Switzerland harbors a large quantity of freshwater resources and the headwaters of many rivers which flow into other European countries. In the interest of its own population and for protection of its environment, but also due to its location upstream of many European rivers, Switzerland recognizes its responsibility to protect the water quality of Swiss Surface Waters. However, monitoring of water quality so far relies exclusively on traditional chemical, physical and microbiological parameters, but does not include AMR-related biomarkers. As AMR is increasingly recognized as a globally emerging environmental contaminant [4,5,6], developing a scientific basis for monitoring water quality of rivers also in terms of AMR is important.
It has now been well established that wastewater treatment plants (WWTPs) are major point sources of antibiotic resistance genes (ARGs) in rivers [7,8,9,10]. For instance, many studies reported that absolute abundances of ARGs in river water significantly increased after receiving WWTP effluents [10,11,12,13]. The impact of WWTPs is however not limited to water habitats. It has also been reported that relative abundances of ARGs downstream of wastewater discharge points are higher than in the upstream for biofilms [14,15,16] and sediments [12, 16,17,18], revealing that the impact of WWTPs can occur in various riverine habitats. However most previous studies relied on monitoring specific genetic targets or model organisms while broad resistome analyses over multiple habitats are lacking. Therefore, a systematic monitoring strategy for riverine AMR is needed to compare across multiple environmental habitats. To thoroughly evaluate this, resistomes of all the habitats need to be systematically profiled and compared with a unified approach.

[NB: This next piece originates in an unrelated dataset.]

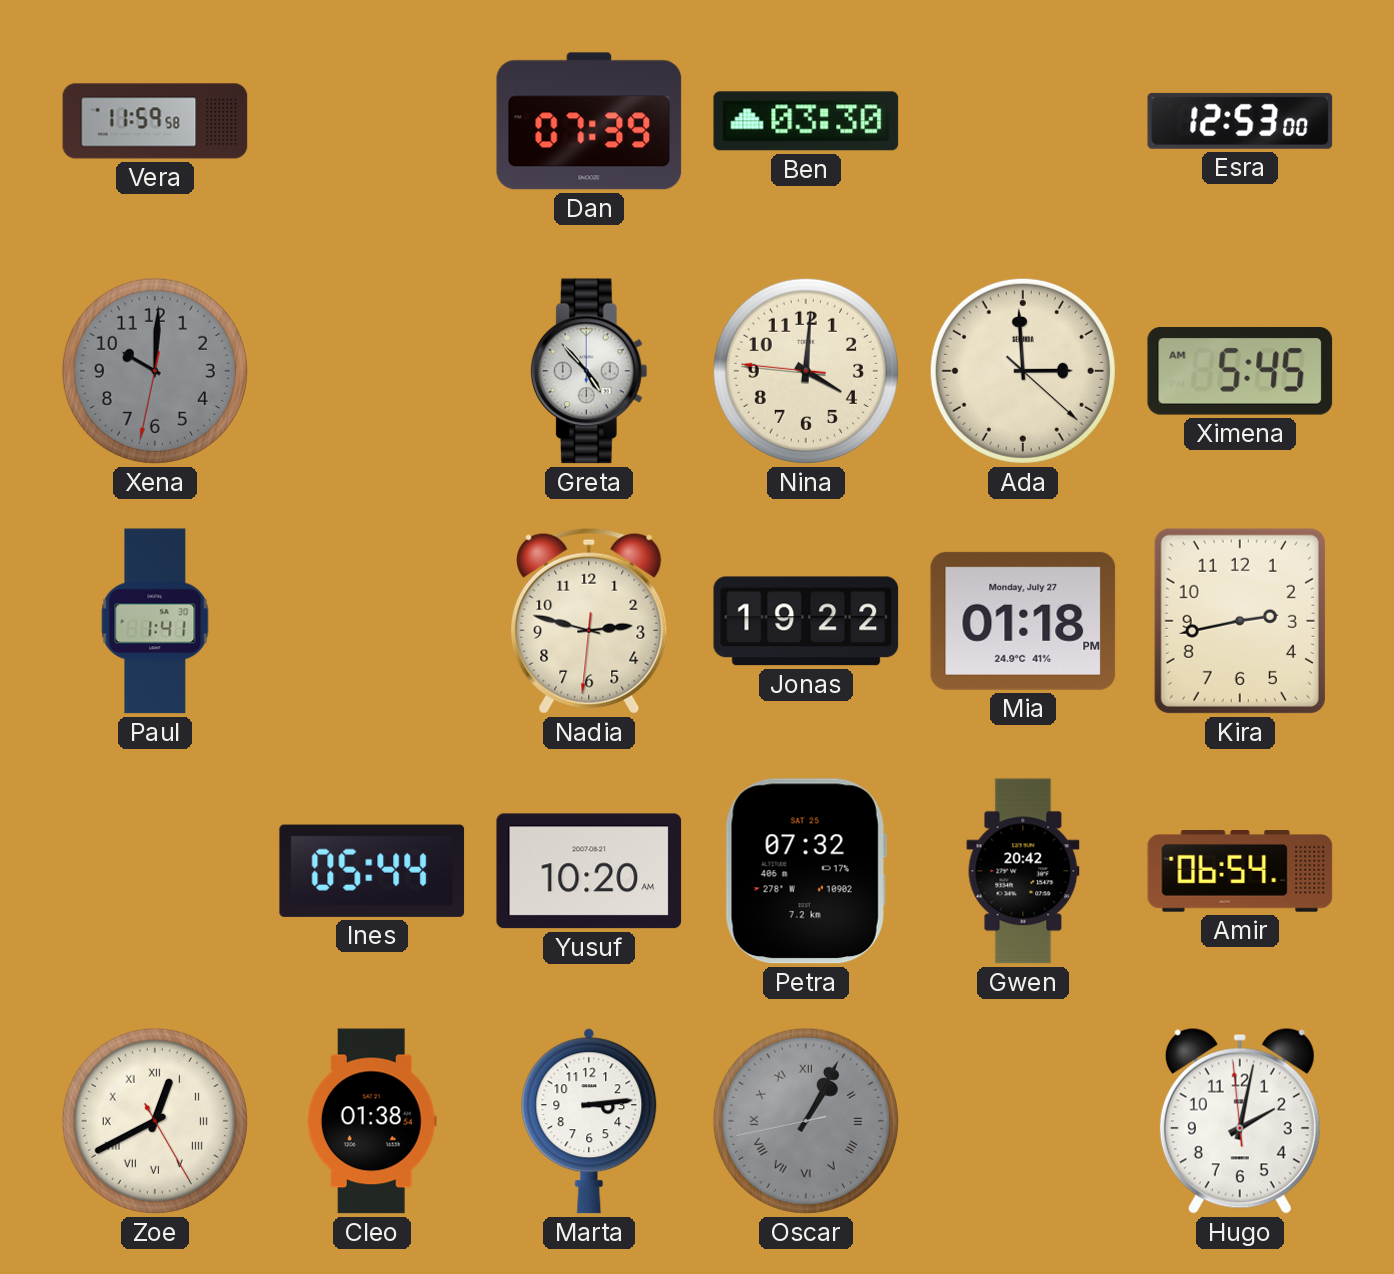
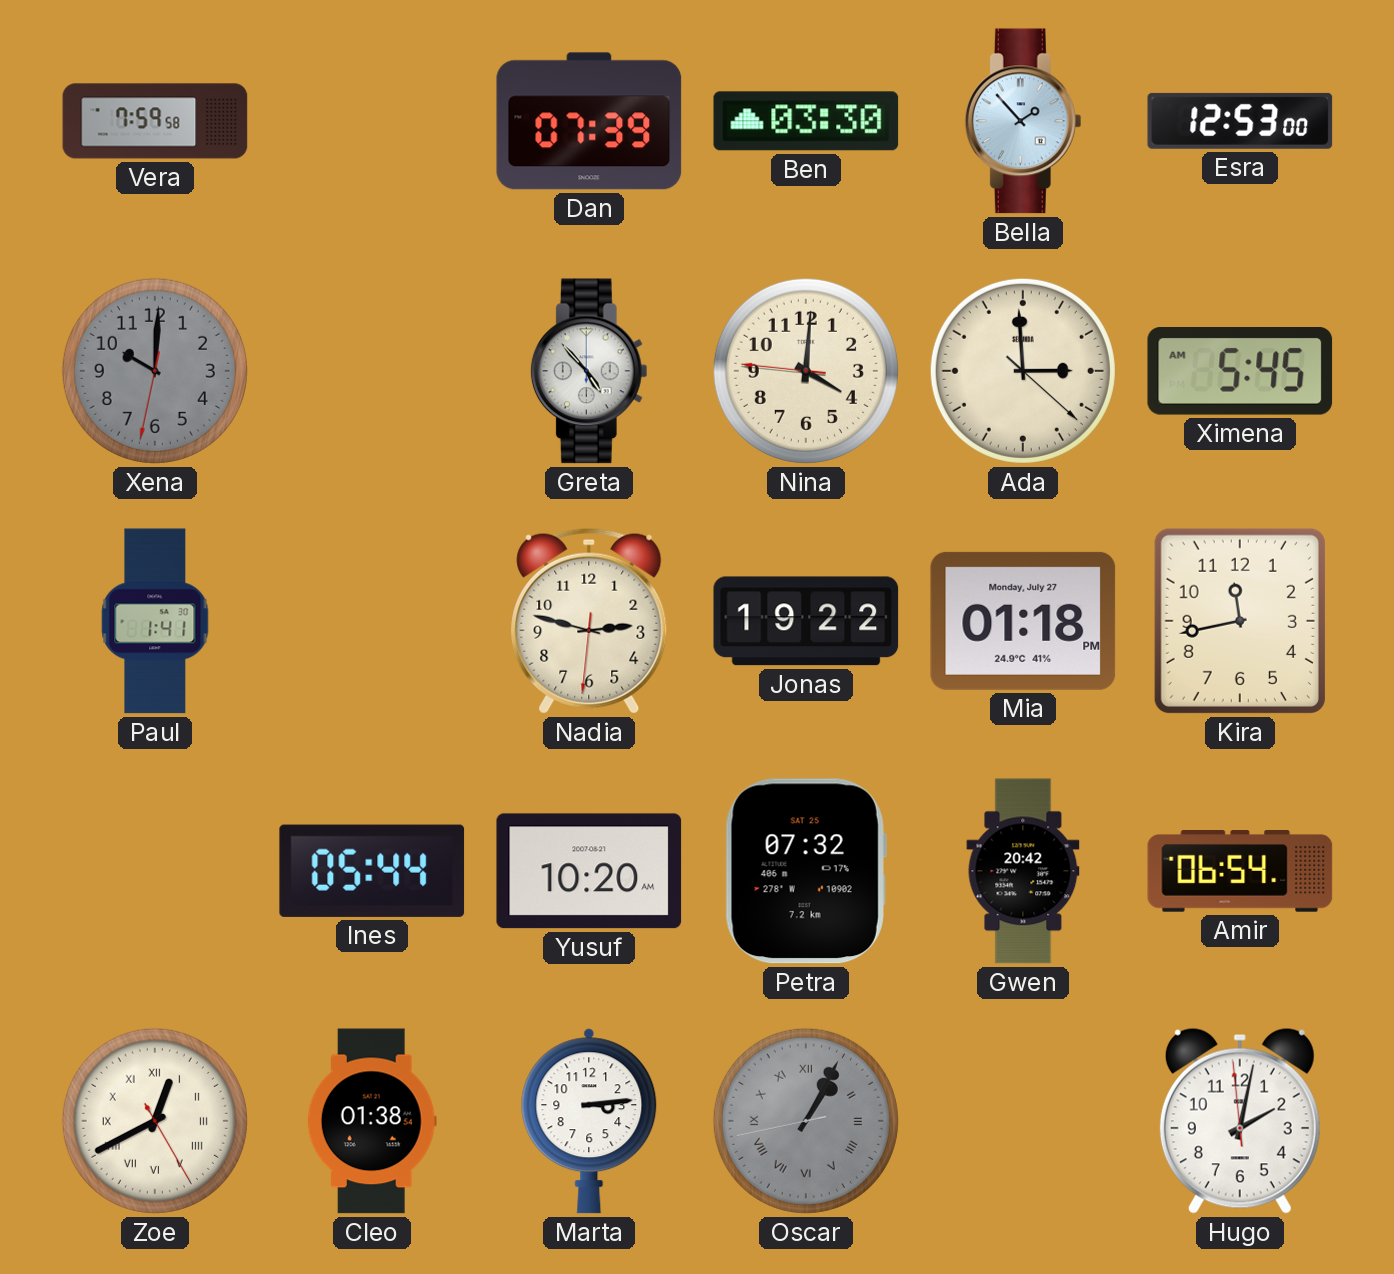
Vera: 11:59 -> 7:59
Bella: none -> 1:53
Kira: 2:43 -> 11:43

Another key aspect that has not been studied so far, is the potential for dissemination or even accumulation of ARGs through the riverine food web, for example from a food source to the gut microbiome of an aquatic organism at a higher trophic level. In this study, the gut microbiota of freshwater amphipods (gammarids), which are among the most prevalent group of freshwater benthic macroinvertebrates, was chosen as an example. Freshwater amphipods feed on various freshwater microbes, including attached-growth forms such as epilithic biofilms [19, 20]. If aquatic microbiota and biofilms are significantly impacted by WWTP effluents, amphipod gut microbiomes could be affected as well, via resistant bacteria in their food source, or their mobile resistomes. Freshwater amphipods are themselves a food source for animals further up the food chain (e.g., predatory invertebrates and fish) and AMR determinants from effluent or other environmental sources could thus theoretically be passed further up the food chain.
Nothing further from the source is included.